Public holiday in parts of New Zealand

Auckland Anniversary Day is a public holiday observed in the northern half of the North Island of New Zealand, being the area's provincial anniversary day. It is observed throughout the historic Auckland Province, even though the provinces of New Zealand were abolished in 1876. The modern area of observation consists of all of the Northland (where it is known as Northland Day), Auckland, Waikato, Bay of Plenty and Gisborne regions, as well as some parts of the Manawatū-Whanganui and Hawke's Bay regions north of the 39th parallel. The holiday falls on the Monday closest to 29 January, the anniversary of the arrival of William Hobson, later the first Governor of New Zealand, in the country in 1840.

==History==
Auckland Anniversary Day was established by Governor Hobson's direction, over Willoughby Shortland's signature, in 1842. The New Zealand Government Gazette of 26 January 1842 (Volume 2, 4th edition) carried a notice stating,
Saturday, the 29th instant, being the SECOND ANNIVERSARY of the establishment of the Colony, His Excellency the Governor has been pleased to direct that day to be held as a GENERAL HOLIDAY on which occasion the Public Offices will be closed.

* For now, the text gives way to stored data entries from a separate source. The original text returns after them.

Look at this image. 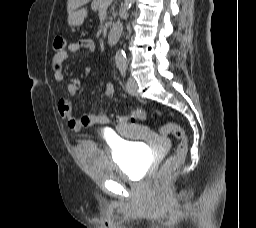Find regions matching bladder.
Returning <instances> with one entry per match:
<instances>
[{"label":"bladder","instance_id":"obj_1","mask_svg":"<svg viewBox=\"0 0 256 228\" xmlns=\"http://www.w3.org/2000/svg\"><path fill=\"white\" fill-rule=\"evenodd\" d=\"M80 154L84 167L99 178H141L147 163L145 151L137 143L128 141H117L112 151L85 141L80 146Z\"/></svg>","mask_w":256,"mask_h":228}]
</instances>
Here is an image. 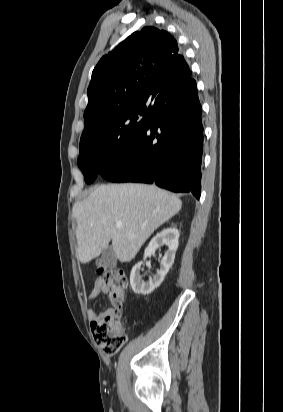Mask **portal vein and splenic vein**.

The choice of 29 January appeared strange, as Hobson stated that it was on the following day that he proclaimed British Sovereignty in New Zealand. On 30 January 1840 the Union Jack was flown on the masthead of the HMS Herald, the ship that brought Hobson to the Bay of Islands. That day the flag was also saluted by guns. By all accounts, 30 January should have been chosen for the anniversary day.

In 1841, there was no capacity for arranging anniversary celebrations, as the national capital was in the process of being shifted from Okiato to Auckland. In 1842, 30 January fell on a Sunday so the anniversary day was "Saturdayised."

Daniel Pollen, who was Premier in 1875–1876 and a member of the Legislative Council, was determined to have this inaccuracy rectified. Upon his request, a joint committee of the Legislative Council and the House of Representatives was tasked to prepare a report. On 11 September 1894, the committee's report recommended for the anniversary date to be shifted to 30 January, and that it apply as an anniversary of all of New Zealand, as it was the founding of the nation. The Liberal Government, however, saw no need to change any of the existing arrangements.

The Waitangi Day Act 1960 allowed any area of the country to substitute a Waitangi Day holiday for its provincial anniversary day. This was done for Northland in 1963 through the Waitangi Day Amendment Act passed by the second National Government.

==Events==
The Auckland Anniversary Regatta, the largest single-day regatta in the world, takes place on this holiday.

Since 2011, Auckland Anniversary Day has been the first day that state and state integrated schools outside of the former Auckland Province can open for the year (the last day being 7 February). However, as schools are not permitted to open on public holidays, schools in the former Auckland Province cannot open until the day after.